Aleinad Mina 

Friedrich Nietzsche fue un filósofo, músico y filólogo alemán del siglo XIX que criticó profundamente la tradición filosófica de la Modernidad. Se opuso a entender a la filosofía como un ejercicio acartonado de la razón, cuyo fin era establecer principios absolutos y trascendentes. Su pensamiento es un hito en la historia de la filosofía, pues recupera la integridad del ser humano, su vitalidad y propone otra manera de filosofar, para Nietzsche la filosofía es un ensayo, que nos hace leer desde el espíritu a fin de escribir desde nuestra propia sangre, una filosofía que experimenta en la plenitud humana. 

Así habló Zaratustra, es la obra clímax de su legado, pues condensa las ideas centrales de su filosofía. Aquí nos ocuparemos principalmente de la noción del superhombre y de algunas ideas complementarias que podamos incorporar a nuestra vida. Hoy más que nunca tener una vida con propósito es algo que necesitamos, no sólo para transformarnos a nosotros mismos y elaborar nuestra mejor versión sino por el compromiso ético con nuestro entorno que de éste se despliega, nos hace valorar el impacto que tienen nuestras acciones pues éstas crean el mundo que habitamos.  

Este libro puede ser un gran catalizador para dotar nuestra vida de un sentido profundo pues Zaratustra sugiere que el hombre tiene la posibilidad de superarse a sí mismo, ser un amante de la vida que afirma con cada acción su voluntad. Para honrar a Nietzsche hay que ir a leer Así habló Zaratustra, con la disposición de formar un propio criterio desde lo que nos acontece, ser autoformativos y destruir todo lo que no vaya de acuerdo con nuestra naturaleza. 

En el prólogo Nietzsche nos dice que el hombre es un tránsito y un ocaso, algo que muta, el hombre está en un proceso de transformación constante, como la vida misma, no es inmutable. Sin embargo, se ha cargado de valores que atentan y destruyen su verdadero ser, el hombre está potencialmente constituido para ser un superhombre, para hacerlo debe liberarse de lo que se ha forjado de sí mismo, pues son construcciones decadentes que le alejan de su verdadero ser. Tal empresa requiere destruir los valores impuestos.  
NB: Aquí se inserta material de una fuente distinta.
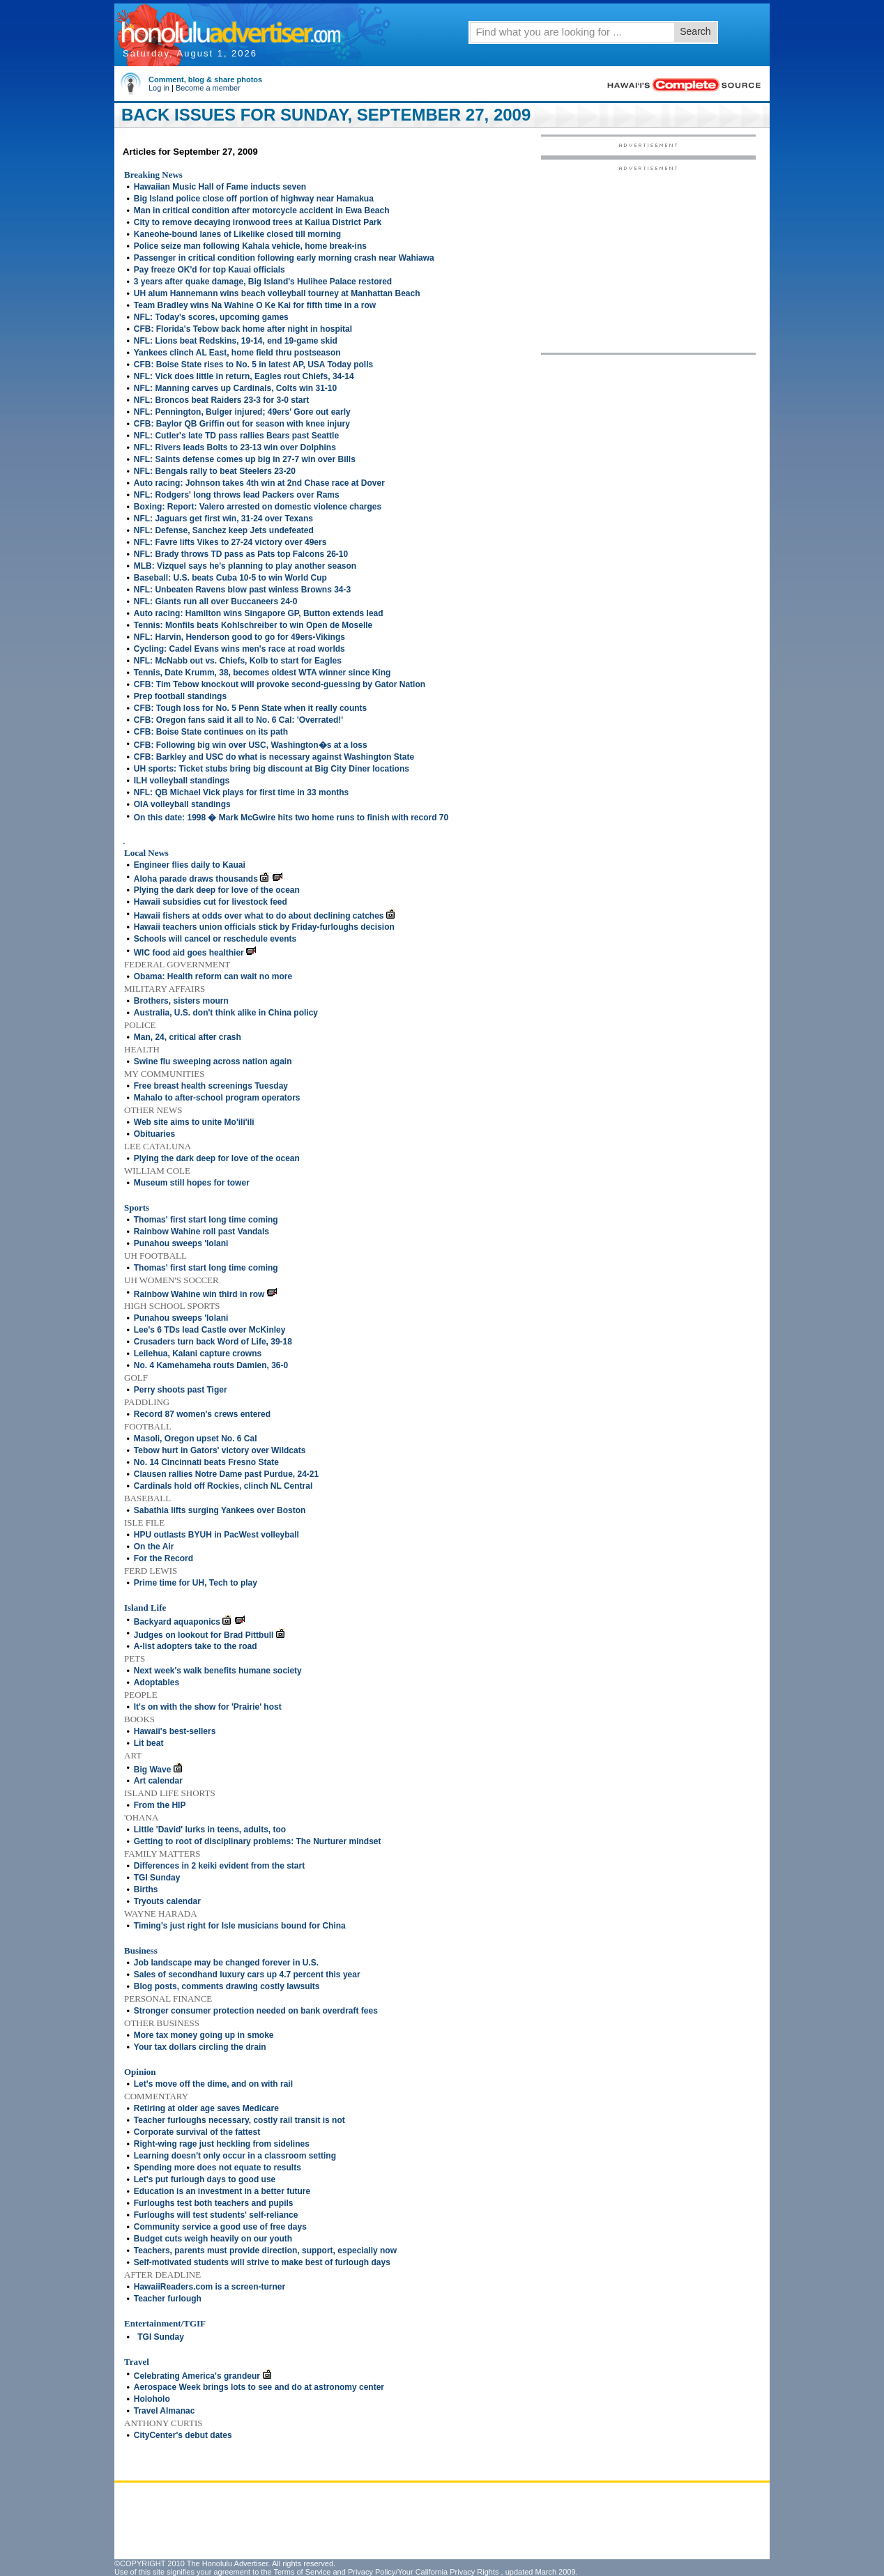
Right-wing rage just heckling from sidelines (222, 2144)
Zaratustra habla del valor puesto sólo en la razón, como una máxima que desprestigia el cuerpo y los valores que establece la moralidad absoluta e inmutable, pues se tratan de normativas externas a la singularidad de cada ser humano, son valores débiles, de rebaño, promovidos por el cristianismo o por la cultura, se instalan como imperativos que forjan el resentimiento humano. Su propuesta no es quedarnos sin valores morales sino hacer una ética personal, esto es hacer nuestro propio carácter virtuoso, para ello tenemos que reconocer lo que somos, conocer nuestras debilidades, vicios, para desarrollar hábitos que nos permitan superar nuestros propios límites.  La virtud ética del ser humano no es una imposición externa sino un cultivo interior que surge de ubicar una necesidad de transformar lo que nos lastima, lo que nos hace débiles y enfermos, ahí en ese trabajo encontramos nuestra propia virtud y podemos edificar nuestra propia escala de valores.  

Como todo en la naturaleza el hombre tiende a cambiar, tiene la posibilidad de superarse a sí mismo, de ser un superhombre. El superhombre se venera a sí mismo pues conoce su propia medida y aspira a lograr su mayor bienestar. Mediante el reconocimiento de sus debilidades supera sus faltas, transforma con fortaleza sus límites, ama su virtud porque es creador de sus propios valores, y asume el sentido de la vida, su único sentido es el de la tierra.  

No es un genio porque no se compara con los demás respeta la individualidad humana, ni un santo porque no busca ser redentor del mundo, sólo es redentor de sí mismo. Ni tampoco un egoísta pues su corazón es sobreabundante, ama todo lo que le rodea, desea el eterno retorno, volver a vivir una y otra vez su vida. En su soledad el hombre se conoce a sí mismo, escucha que su corazón tiene un único sentido: la generosidad de la tierra le hace necesitar donarse a sí mismo, en su mejor versión, compartir las riquezas de su espíritu libre con los que ama, crear como un niño y creer sólo en un Dios que sabe bailar.